Affirmative action or positive discrimination means public school students have access to half of the places at federal universities (funded by the government) several of which in international ratings are considered among the country’s best academic centres, ahead of private institutions.
The initiative wants to limit access to students from private schools that usually have higher grades to those from public schools when it comes to the admission exams and end keeping most of the place in federal universities.
“Our target is to expand access to our universities and higher education federal institutes for the students from public schools, blacks and indigenous. These universities are among the best in the country and most of the time students coming from public schools have difficulties in being admitted”, said Rousseff.
But the law also contemplates that among the students from public schools admitted to the universities, to be selected according to their grades, they include sub-quotas for blacks, mulattos, indigenous or low income families.
This way half of the available places with go to students with the highest grades and that can show family income is below 1.5 minimum salary (approx 466 dollars) no matter race, while the other half to those who allege racial criteria and will be delivered in direct proportion to the race distribution in each state.
In states such as Bahía with the greatest percentage of black population in Brazil, the criteria will favour the afro-descendents while the indigenous will be most benefited in the Amazon states, where most of them live.
According to the latest census of 2010 the majority of the Brazilian population considered itself afro-descendent, which is quite unusual for a country which started collecting stats back in 1872. The last census shows Brazilians number 190.8 million of which 50.7% Negro or mulatto, 47-7% white; 1.1% yellow and 0.4% indigenous.

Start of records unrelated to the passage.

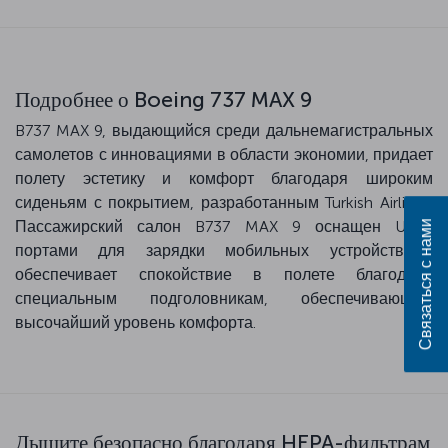
Подробнее о Boeing 737 MAX 9
B737 MAX 9, выдающийся среди дальнемагистральных
самолетов с инновациями в области экономии, придает
полету эстетику и комфорт благодаря широким
сиденьям с покрытием, разработанным Turkish Airlines.
Пассажирский салон B737 MAX 9 оснащен USB-
Связаться с нами
портами для зарядки мобильных устройств и
обеспечивает спокойствие в полете благодаря
специальным подголовникам, обеспечивающим
высочайший уровень комфорта.
Дышите безопасно благодаря HEPA-фильтрам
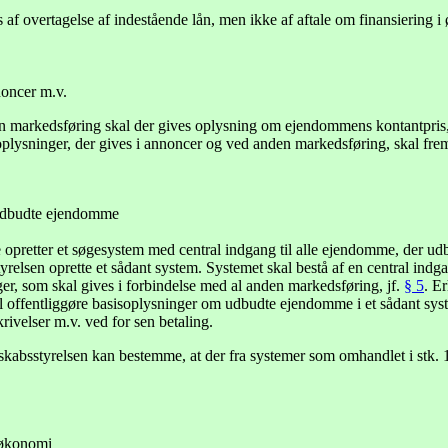
af overtagelse af indestående lån, men ikke af aftale om finansiering i 
noncer m.v.
 markedsføring skal der gives oplysning om ejendommens kontantpris,
lysninger, der gives i annoncer og ved anden markedsføring, skal frems
udbudte ejendomme
retter et søgesystem med central indgang til alle ejendomme, der udbyd
relsen oprette et sådant system. Systemet skal bestå af en central indg
ger, som skal gives i forbindelse med al anden markedsføring, jf.
§ 5
. E
 offentliggøre basisoplysninger om udbudte ejendomme i et sådant syste
rivelser m.v. ved for sen betaling.
kabsstyrelsen kan bestemme, at der fra systemer som omhandlet i stk. 1 k
tøkonomi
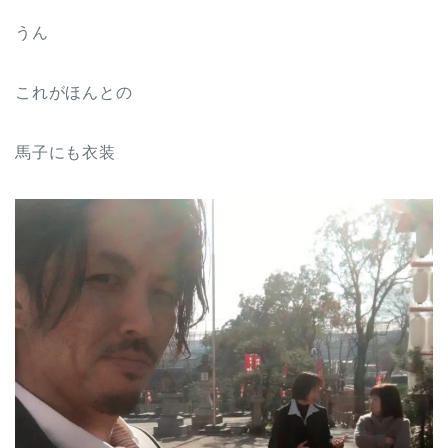
うん
これがほんとの
馬子にも衣装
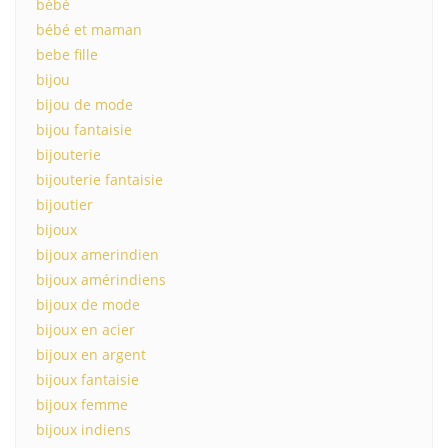
bébé
bébé et maman
bebe fille
bijou
bijou de mode
bijou fantaisie
bijouterie
bijouterie fantaisie
bijoutier
bijoux
bijoux amerindien
bijoux amérindiens
bijoux de mode
bijoux en acier
bijoux en argent
bijoux fantaisie
bijoux femme
bijoux indiens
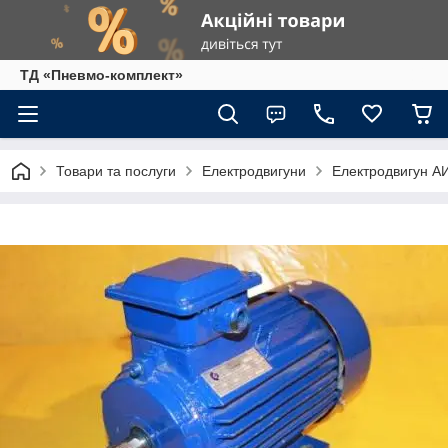
ТД «Пневмо-комплект»
Товари та послуги
Електродвигуни
Електродвигун А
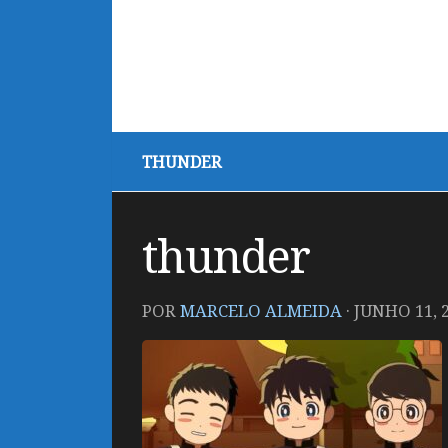
THUNDER
thunder
POR
MARCELO ALMEIDA
·
JUNHO 11, 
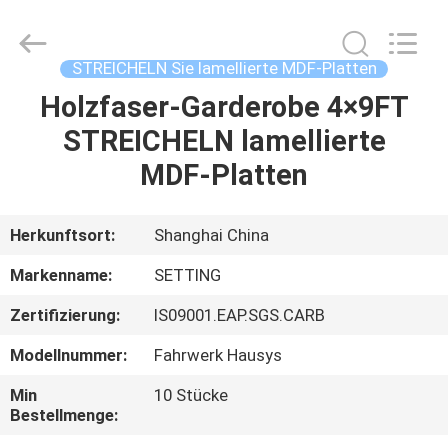
Shanghai
Setting
Decorating
material
Co,.Ltd.
STREICHELN Sie lamellierte MDF-Platten
All
Rights
Holzfaser-Garderobe 4×9FT
HAUS
Reserved.
STREICHELN lamellierte
PRODUKTE
MDF-Platten
ÜBER
Herkunftsort:
Shanghai China
UNS
Markenname:
SETTING
Zertifizierung:
IS09001.EAP.SGS.CARB
FABRIK-
Modellnummer:
Fahrwerk Hausys
AUSFLUG
Min
10 Stücke
Bestellmenge:
TRETEN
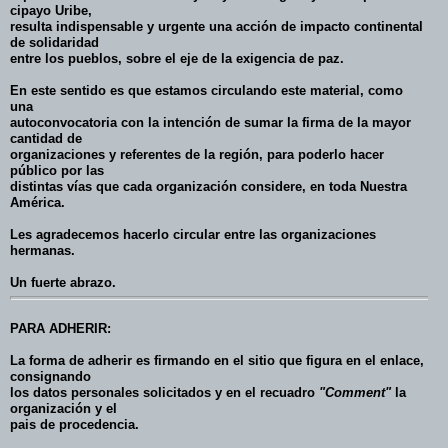
cipayo Uribe,
resulta indispensable y urgente una
acción de impacto continental
de solidaridad
entre los pueblos, sobre el eje de la exigencia de paz.
En este sentido es que estamos circulando este material, como
una
autoconvocatoria
con la intención de sumar la firma de la mayor
cantidad de
organizaciones y referentes
de la región, para poderlo hacer
público por las
distintas vías que cada organización considere,
en toda Nuestra
América
.
Les agradecemos
hacerlo circular
entre las organizaciones
hermanas.
Un fuerte abrazo.
PARA ADHERIR:
La forma de adherir es
firmando en el sitio que figura en el enlace
,
consignando
los datos personales solicitados y en el recuadro
"Comment"
la
organización y el
pais de procedencia.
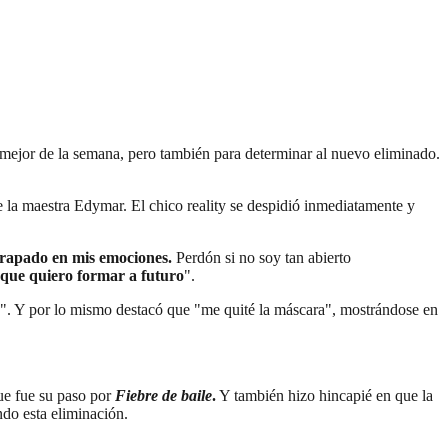
al mejor de la semana, pero también para determinar al nuevo eliminado.
de la maestra Edymar. El chico reality se despidió inmediatamente y
trapado en mis emociones.
Perdón si no soy tan abierto
 que quiero formar a futuro
".
". Y por lo mismo destacó que "me quité la máscara", mostrándose en
ue fue su paso por
Fiebre de baile
.
Y también hizo hincapié en que la
ndo esta eliminación.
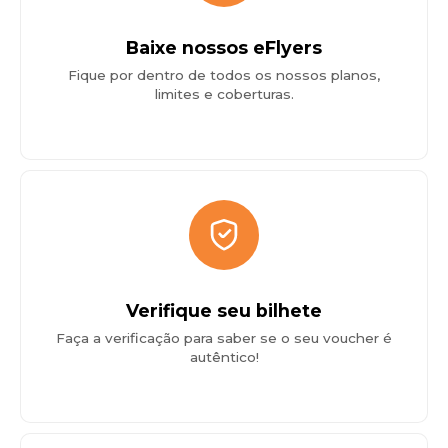
Baixe nossos eFlyers
Fique por dentro de todos os nossos planos,
limites e coberturas.
Verifique seu bilhete
Faça a verificação para saber se o seu voucher é
autêntico!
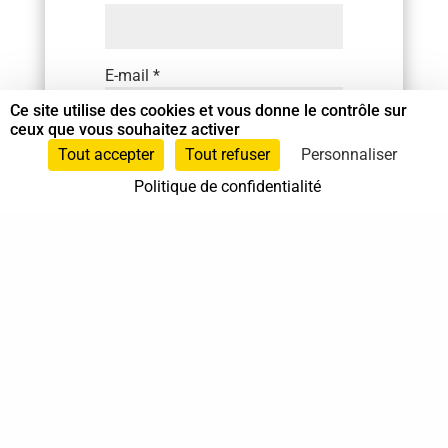
E-mail
*
Ce site utilise des cookies et vous donne le contrôle sur
ceux que vous souhaitez activer
Tout accepter
Tout refuser
Personnaliser
Site web
Politique de confidentialité
Enregistrer mon nom, mon e-
mail et mon site dans le
navigateur pour mon prochain
commentaire.
SOUMETTRE LE
COMMENTAIRE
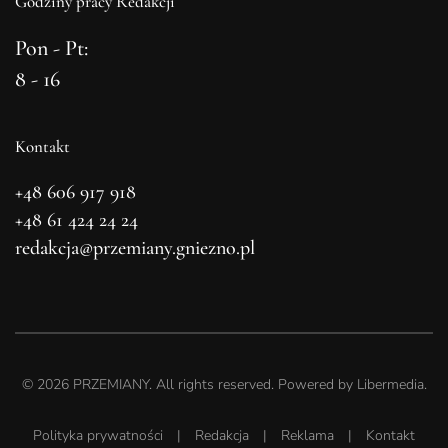
Godziny pracy Redakcji
Pon - Pt:
8 - 16
Kontakt
+48 606 917 918
+48 61 424 24 24
redakcja@przemiany.gniezno.pl
©
2026
PRZEMIANY. All rights reserved. Powered by
Libermedia
.
Polityka prywatności
|
Redakcja
|
Reklama
|
Kontakt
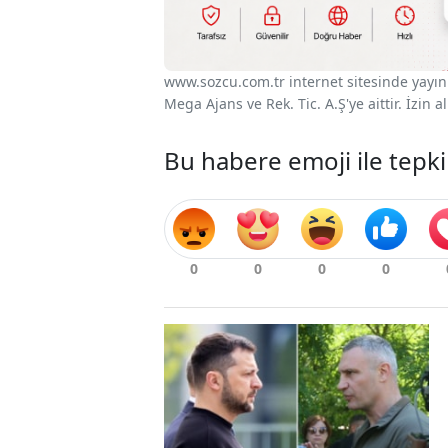
www.sozcu.com.tr internet sitesinde yayınla
Mega Ajans ve Rek. Tic. A.Ş'ye aittir. İzin
Bu habere emoji ile tepki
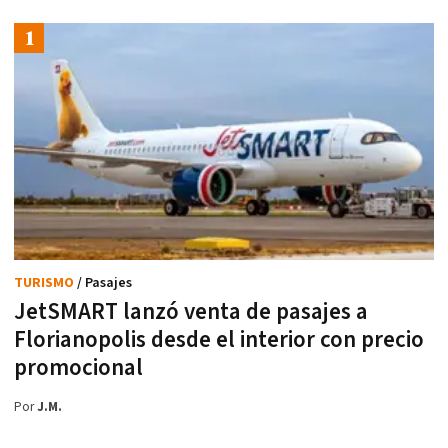
TURISMO
/ Pasajes
JetSMART lanzó venta de pasajes a
Florianopolis desde el interior con precio
promocional
Por
J.M.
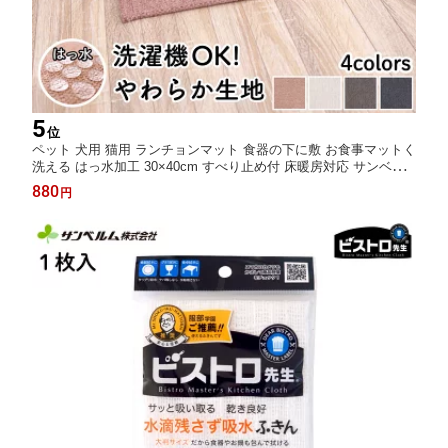
5
位
ペット 犬用 猫用 ランチョンマット 食器の下に敷 お食事マットく
洗える はっ水加工 30×40cm すべり止め付 床暖房対応 サンベル
ム PallyPally
880
円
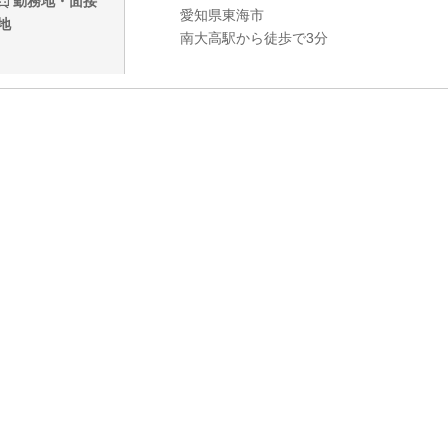
勤務地・面接
愛知県東海市
地
南大高駅から徒歩で3分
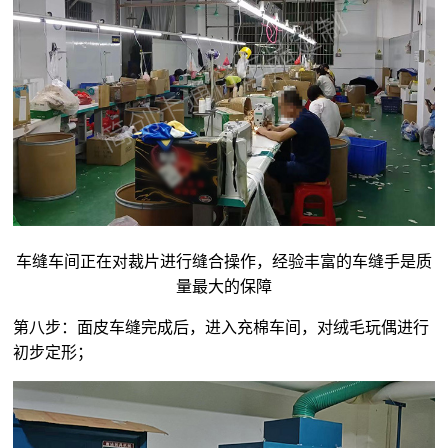
车缝车间正在对裁片进行缝合操作，经验丰富的车缝手是质
量最大的保障
第八步：面皮车缝完成后，进入充棉车间，对
绒毛玩偶
进行
初步定形；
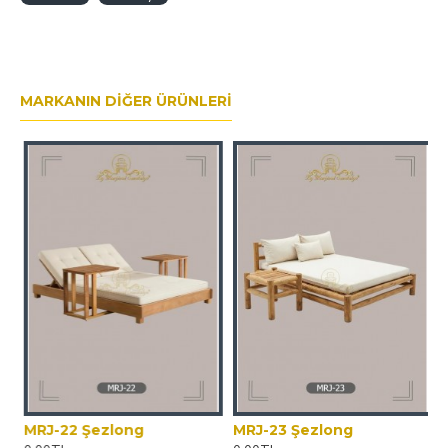
MARKANIN DIĞER ÜRÜNLERI
MRJ-22 Şezlong
MRJ-23 Şezlong
M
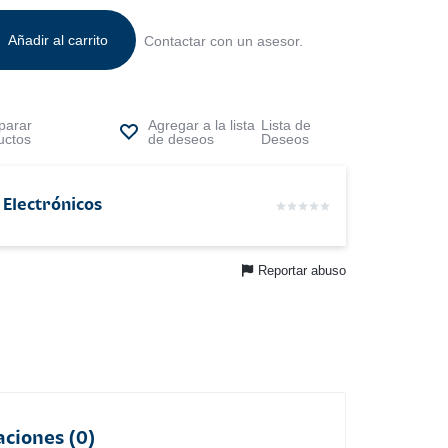
Añadir al carrito
Contactar con un asesor.
arar
Lista de
uctos
Deseos
 Electrónicos
Reportar abuso
aciones (0)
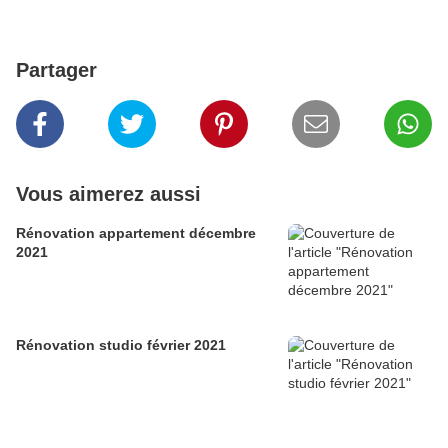
Partager
Vous aimerez aussi
Rénovation appartement décembre
2021
Rénovation studio février 2021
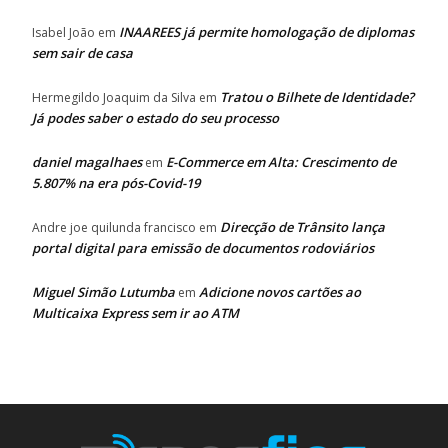
INAAREES já permite homologação de diplomas
Isabel João
em
sem sair de casa
Tratou o Bilhete de Identidade?
Hermegildo Joaquim da Silva
em
Já podes saber o estado do seu processo
daniel magalhaes
E-Commerce em Alta: Crescimento de
em
5.807% na era pós-Covid-19
Direcção de Trânsito lança
Andre joe quilunda francisco
em
portal digital para emissão de documentos rodoviários
Miguel Simão Lutumba
Adicione novos cartões ao
em
Multicaixa Express sem ir ao ATM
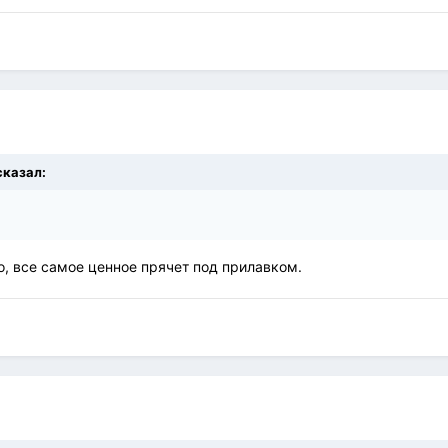
сказал:
но, все самое ценное прячет под прилавком.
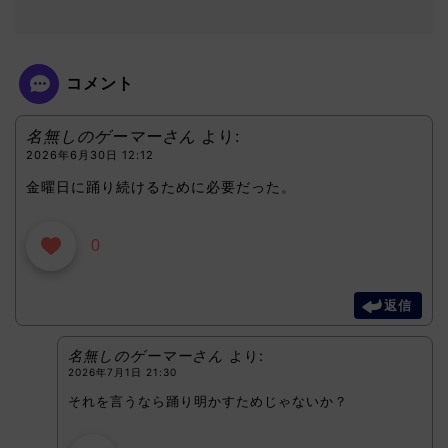
コメント
名無しのゲーマーさん
より:
2026年6月30日 12:12
金曜日に踊り続けるために必要だった。
0
返信
名無しのゲーマーさん
より:
2026年7月1日 21:30
それを言うなら踊り明かすためじゃないか？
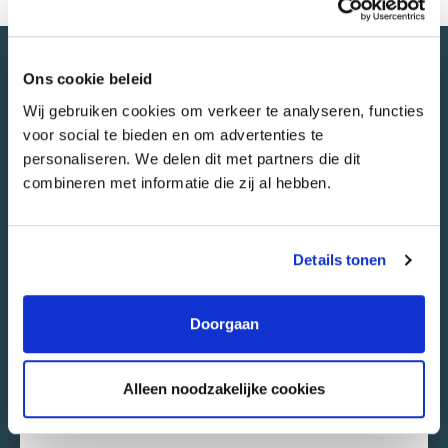
Ons cookie beleid
Waarom werken bij
Wij gebruiken cookies om verkeer te analyseren, functies
Timmerije
voor social te bieden en om advertenties te
personaliseren. We delen dit met partners die dit
combineren met informatie die zij al hebben.
Daphne
Details tonen
Opleidingscoördinator en Proces Engineer,
werkzaam binnen de Procesgroep
Doorgaan
Voor mijn vorige opleiding heb ik een langere tijd stage
gelopen bij Timmerije. Naar deze stage ben ik bij Timmerije
Alleen noodzakelijke cookies
gaan werken en heb ik op een later moment gesolliciteerd
voor mijn huidige functie.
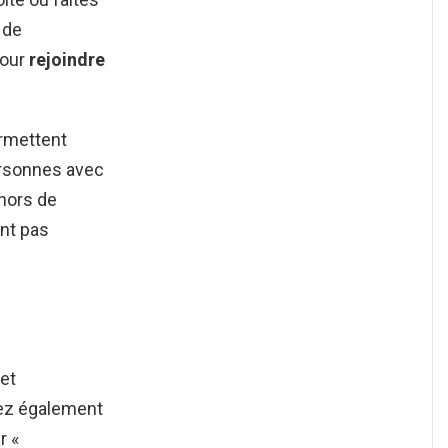
 de
pour
rejoindre
rmettent
ersonnes avec
ehors de
ont pas
 et
ez également
r «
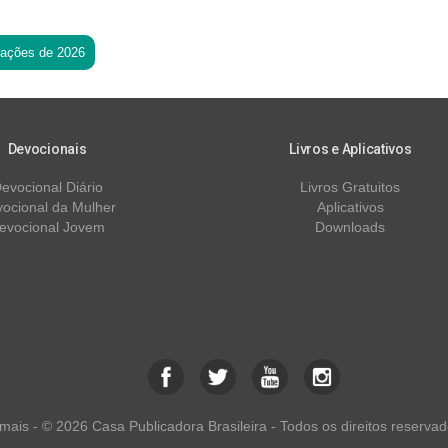
tações de 2026
Devocionais
Livros e Aplicativos
evocional Diário
Livros Gratuitos
ocional da Mulher
Aplicativos
evocional Jovem
Downloads
ais - © 2026 Casa Publicadora Brasileira - Todos os direitos reservad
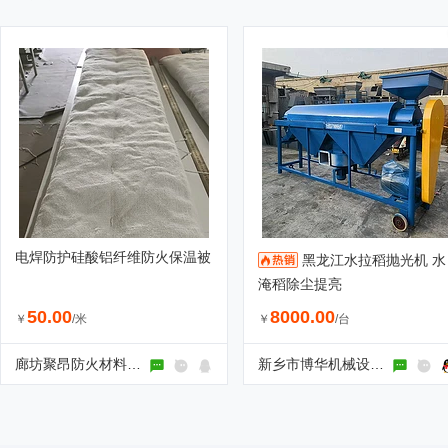
电焊防护硅酸铝纤维防火保温被
黑龙江水拉稻抛光机 水
淹稻除尘提亮
50.00
8000.00
￥
/米
￥
/台
廊坊聚昂防火材料有限公司
新乡市博华机械设备有限公司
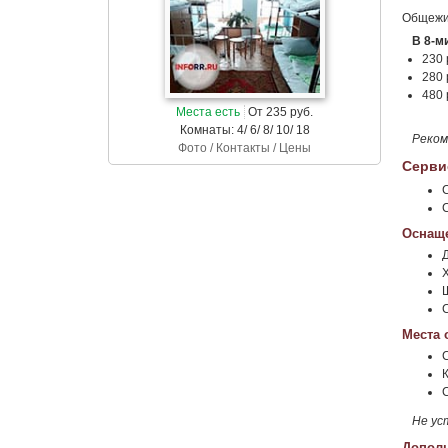
Общежит
В 8-м
230 
280 
480 
Места есть
От 235 руб.
Комнаты: 4/ 6/ 8/ 10/ 18
Реко
Фото / Контакты / Цены
Серви
Оснаще
Места 
К
Не ус
Дополн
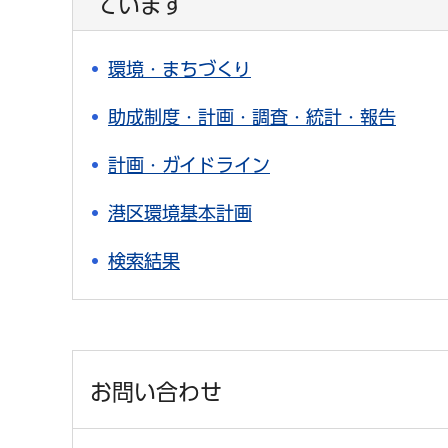
ています
環境・まちづくり
助成制度・計画・調査・統計・報告
計画・ガイドライン
港区環境基本計画
検索結果
お問い合わせ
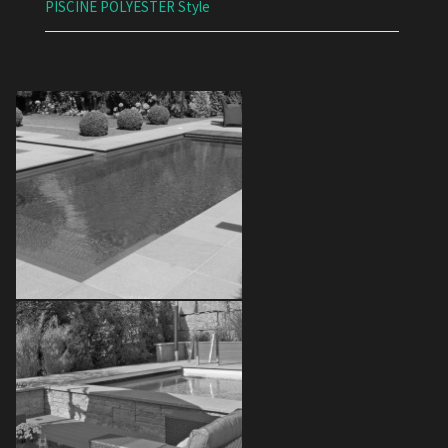
PISCINE POLYESTER Style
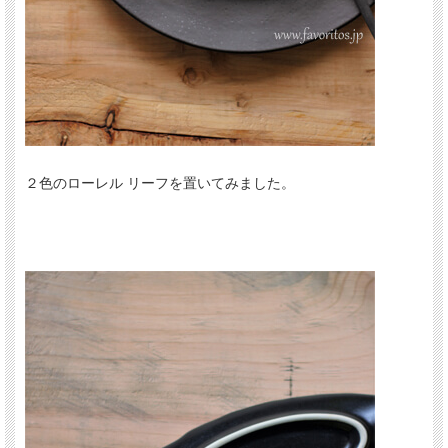
２色のローレル リーフを置いてみました。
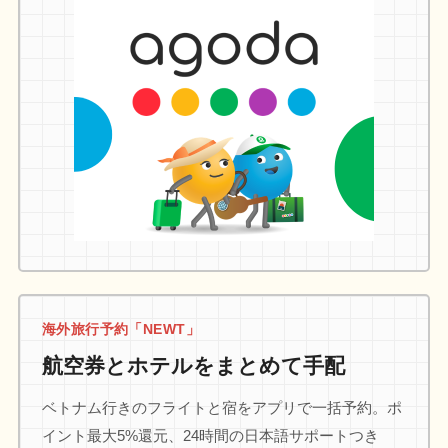
海外旅行予約「NEWT」
航空券とホテルをまとめて手配
ベトナム行きのフライトと宿をアプリで一括予約。ポ
イント最大5%還元、24時間の日本語サポートつき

Even before the current bill, 32 of the 59 federal universities already had a system that favoured admission for children from poor families and 25 had racial quotas.
The bill became effective when the media reports that although yet unconfirmed by government, the administration of President Rousseff is considering extending the quota system to tests for contracting federal staff.
The quotas policy was ratified and considered constitutional this year by the Supreme Tribunal following a case in which a conservative political party campaigned against the system arguing it was ‘senseless’ in a society with such racial blending as is Brazil.